17Ce contexte global, riche d’incertitude et d’opportunités, est favorable aux entrepreneurs : ce sont à la fois les explorateurs des nouveaux territoires et les architectes qui conçoivent et bâtissent les nouveaux mondes.

Le développement rapide d’un nouvel entrepreneuriat dans un environnement ambigu

18Le nouvel entrepreneuriat est multiforme et s’exerce dans un environnement national complexe qui s’insère de plus en plus dans l’écosystème américain des multinationales du web.

Un développement multiforme

19En deux décennies, le nombre de créations d’entreprises s’est significativement accru [17]. Cette croissance est essentiellement due à l’augmentation du nombre d’entreprises individuelles -plus de 350 000 en 2015 sur un total de 525 000- facilitée par la création du statut d’auto-entrepreneur. Le développement du travail indépendant touche tous les types de métiers, du livreur à vélo au consultant international.
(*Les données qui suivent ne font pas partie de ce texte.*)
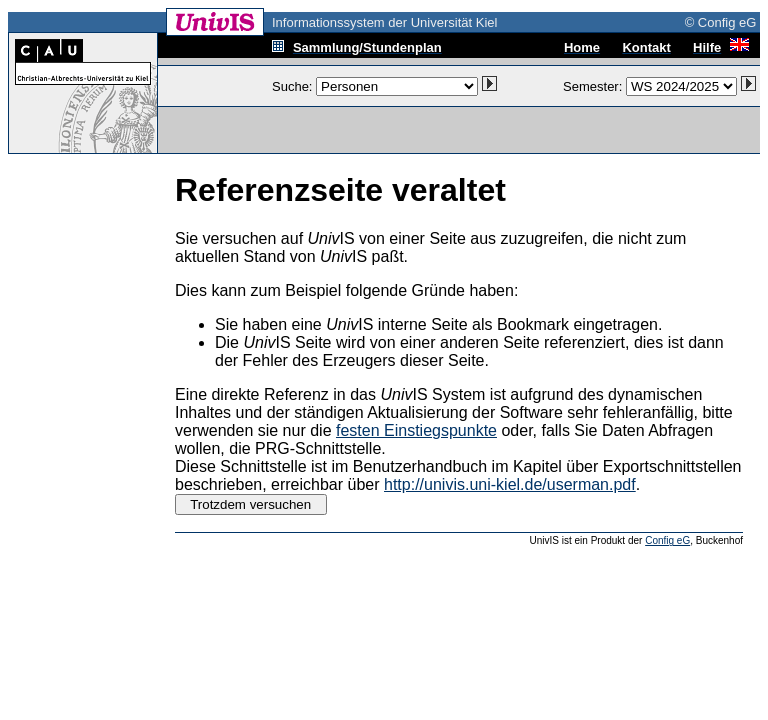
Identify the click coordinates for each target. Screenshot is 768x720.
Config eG (667, 540)
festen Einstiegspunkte (416, 430)
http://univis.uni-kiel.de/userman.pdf (510, 484)
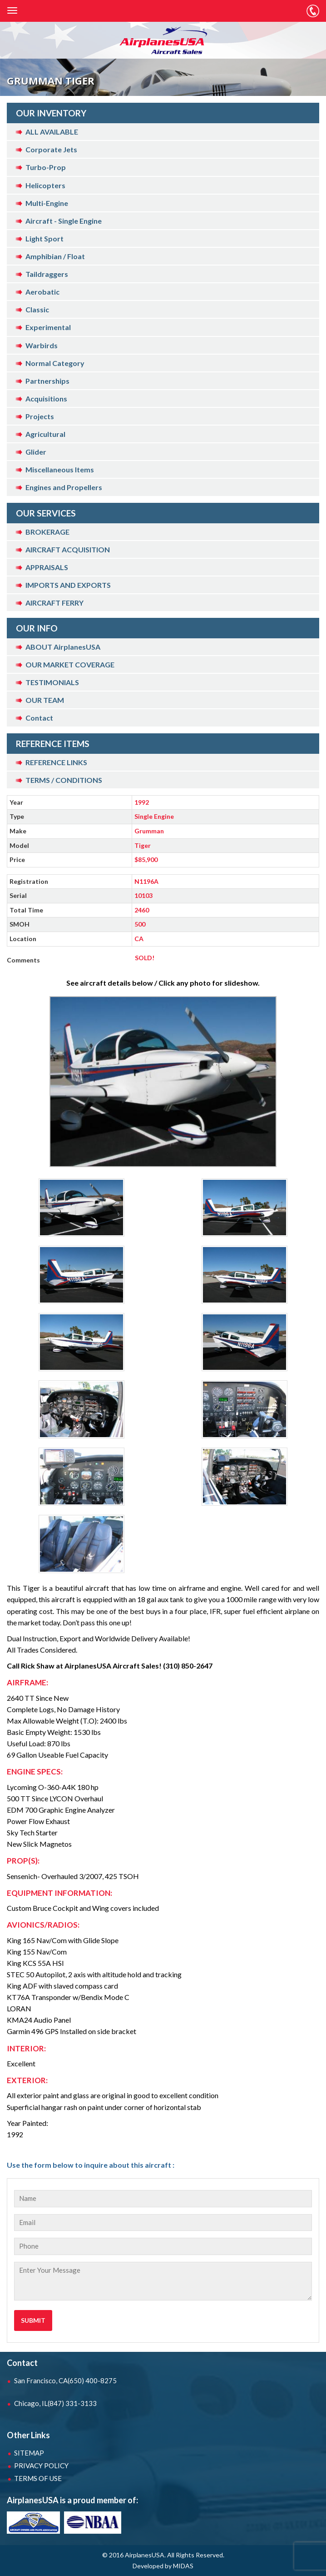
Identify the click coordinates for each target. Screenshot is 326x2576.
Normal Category (54, 363)
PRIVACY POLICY (41, 2465)
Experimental (48, 327)
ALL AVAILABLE (51, 131)
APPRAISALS (46, 567)
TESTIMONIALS (52, 682)
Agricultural (45, 434)
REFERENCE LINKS (56, 762)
20Ce phénomène s’explique par deux dynamiques complémentaires : d’une part, la diminution de l’emploi salarié traditionnel qui encourage le travail pluri-employeurs plus instable et, d’autre part, la volonté d’indépendance des jeunes générations qui s’adaptent mal aux règles de l’emploi salarié et aux procédures qui leur sont imposées. Ils apprécient l’indépendance, la liberté et la responsabilité du travail autonome dont ils acceptent les risques. Sur les 2,8 millions de travailleurs indépendants en France, près de 30 % auraient moins de 30 ans [18]. Les plus entreprenants d’entre eux vont développer leur activité en faisant travailler d’autres personnes sous différents statuts, indépendants ou salariés.
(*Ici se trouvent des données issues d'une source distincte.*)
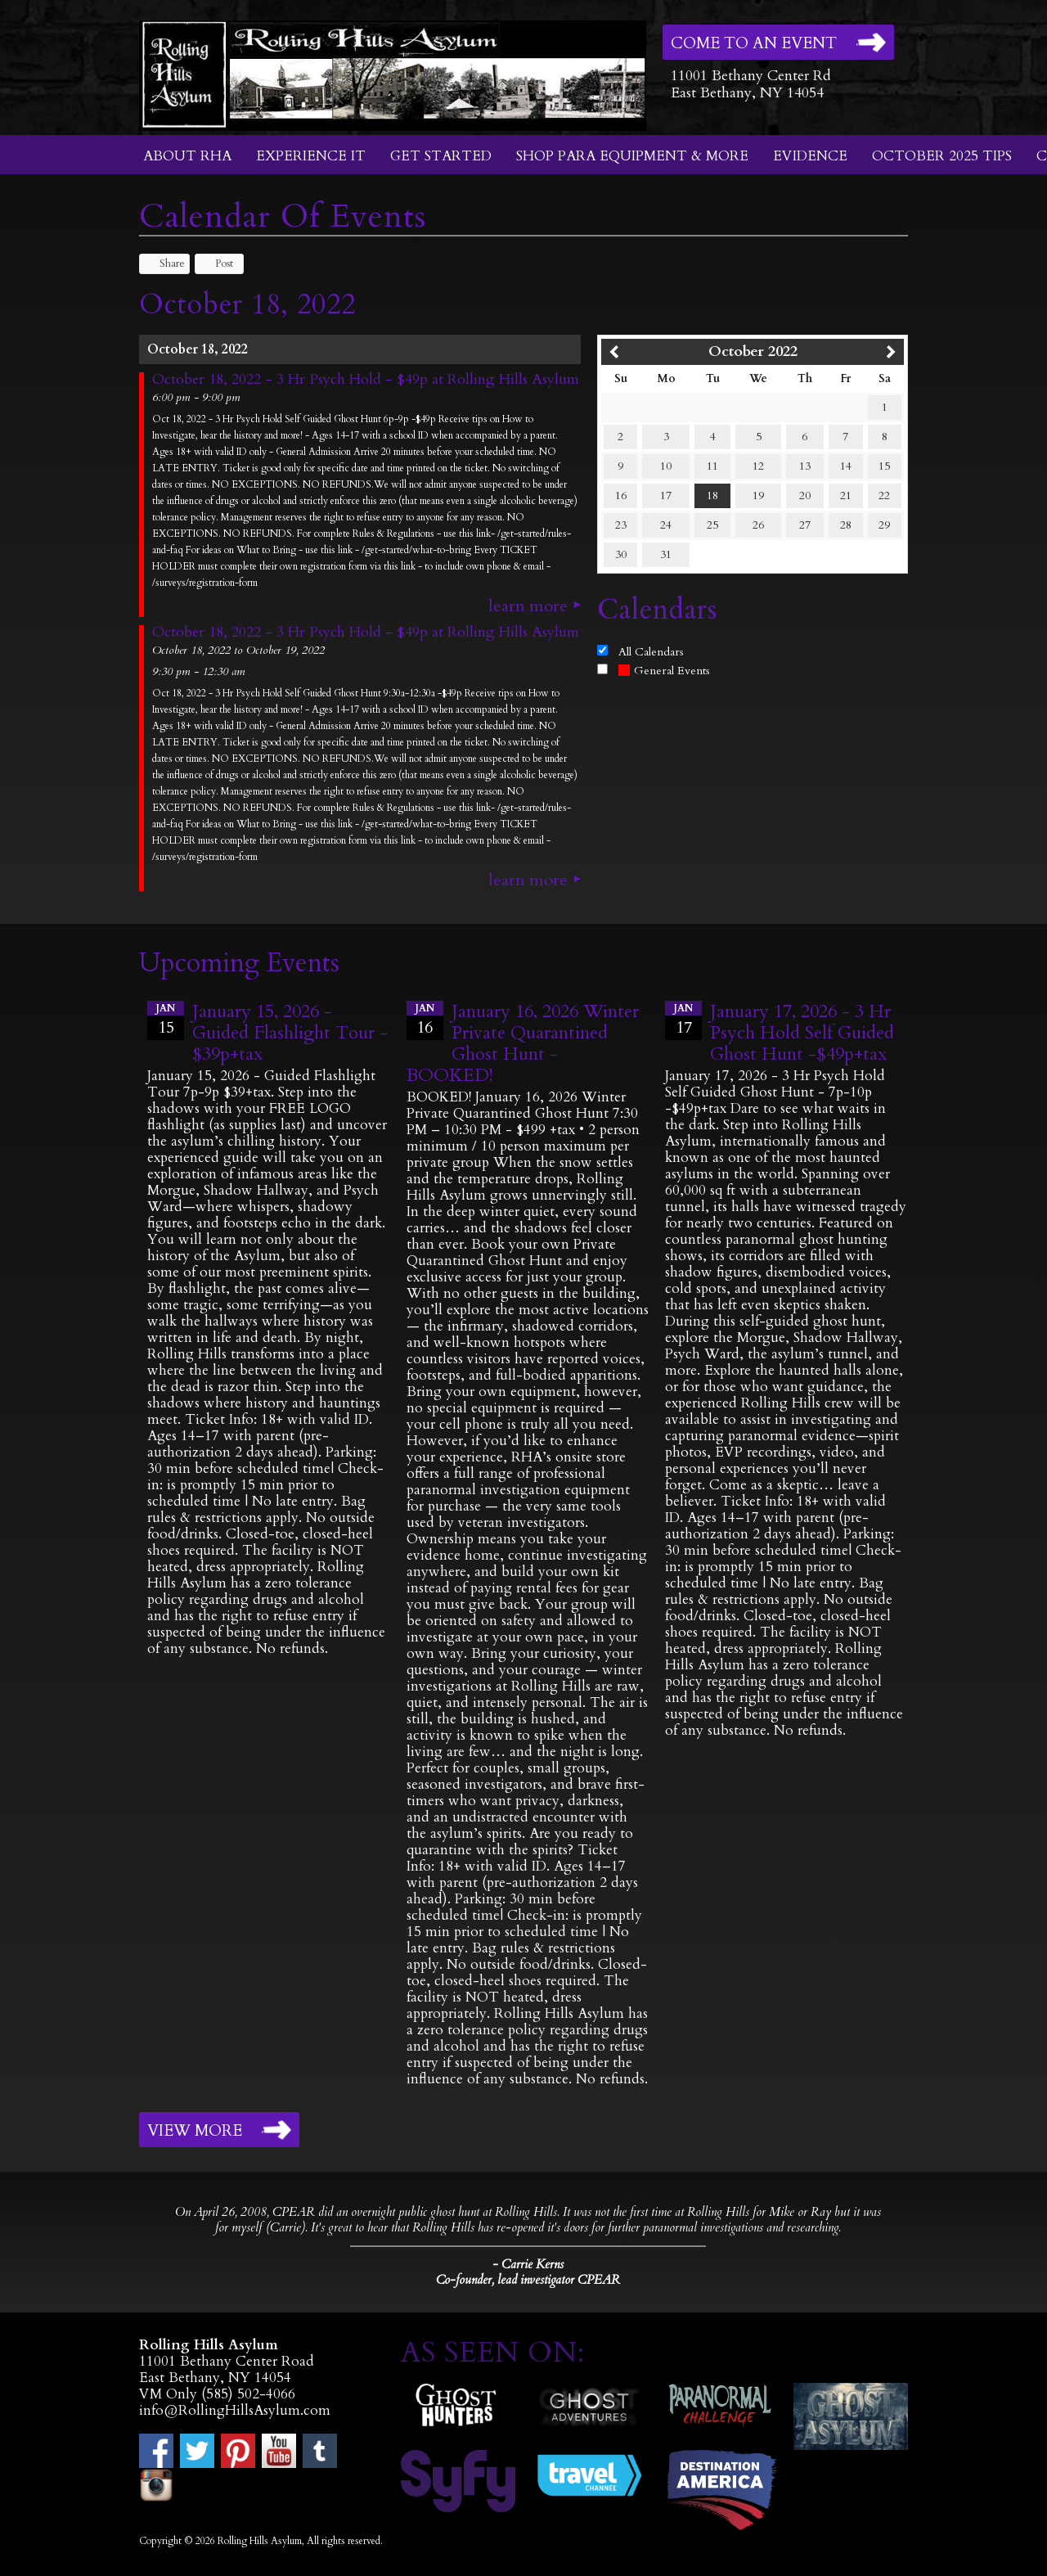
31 (666, 554)
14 (846, 466)
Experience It (311, 155)
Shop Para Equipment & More (632, 155)
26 (758, 525)
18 (712, 495)
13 (805, 466)
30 (621, 554)
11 (712, 466)
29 (884, 525)
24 (666, 525)
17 (666, 495)
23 (621, 525)
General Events (664, 670)
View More (194, 2130)
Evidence (810, 155)
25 (712, 525)
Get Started (441, 155)
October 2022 (753, 351)
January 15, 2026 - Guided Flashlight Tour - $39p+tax (290, 1033)
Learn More (528, 606)
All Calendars (651, 652)
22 (884, 495)
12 (758, 466)
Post (216, 263)
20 (805, 495)
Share (164, 263)
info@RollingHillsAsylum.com (234, 2410)
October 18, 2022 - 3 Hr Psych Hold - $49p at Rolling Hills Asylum (365, 379)
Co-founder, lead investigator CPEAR (528, 2280)
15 (884, 466)
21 (846, 495)
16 (621, 495)
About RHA (187, 155)
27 (805, 525)
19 (758, 495)
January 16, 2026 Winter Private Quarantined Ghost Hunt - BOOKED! (523, 1043)
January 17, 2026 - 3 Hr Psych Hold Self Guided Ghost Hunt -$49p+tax (802, 1033)
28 (846, 525)
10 (666, 466)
21Les créations d’entreprises se sont notoirement diversifiées tant par l’origine et l’âge des entrepreneurs que par leur domaine d’activité, leur finalité ou leur processus de création [19].

22Traditionnellement, les entrepreneurs français avaient trois origines : les enfants de familles entrepreneuriales, les professionnels de métiers reconnus (artisans, techniciens…) et les autodidactes. Les diplômés de l’enseignement supérieur étaient pratiquement absents, sauf s’ils appartenaient à une famille entrepreneuriale, comme le montre Yvon Gattaz [20]. Aujourd’hui, leur origine s’est diversifiée : autodidactes, jeunes diplômés de tous niveaux, managers ou ingénieurs en rupture de ban avec leur entreprise, médecins, chercheurs… À noter que 40 % des entreprises individuelles sont désormais créées par des femmes [21]. L’âge n’est plus une limite puisqu’on rencontre des créateurs de 16 à 70 ans. Enfin, les « serial entrepreneurs » se sont multipliés avec l’avènement d’internet. Ils enchaînent les créations de startups et peuvent devenir des business angels avisés.

23L’entrepreneuriat social, qui n’est pas nouveau, semble attirer de plus en plus de jeunes, diplômés ou non, qui rejettent les excès de la financiarisation croissante de nos économies [22].

24Dans l’univers des nouvelles entreprises, dont la majorité appartient aux secteurs d’activités traditionnels (industrie, commerce, services), il faut distinguer la galaxie des startups, ces jeunes entreprises innovantes en quête de croissance. On y voit coexister des entreprises très technologiques et des entreprises de e-commerce ou de e-service, dont la qualité des process et la rapidité d’exécution sont souvent le principal vecteur de compétitivité [23]. Cette galaxie des startups innovantes est également très hétérogène. Elle représente cependant un assez petit nombre d’entreprises : environ 2 000 par an [24].

Créations d’entreprises en France (2015)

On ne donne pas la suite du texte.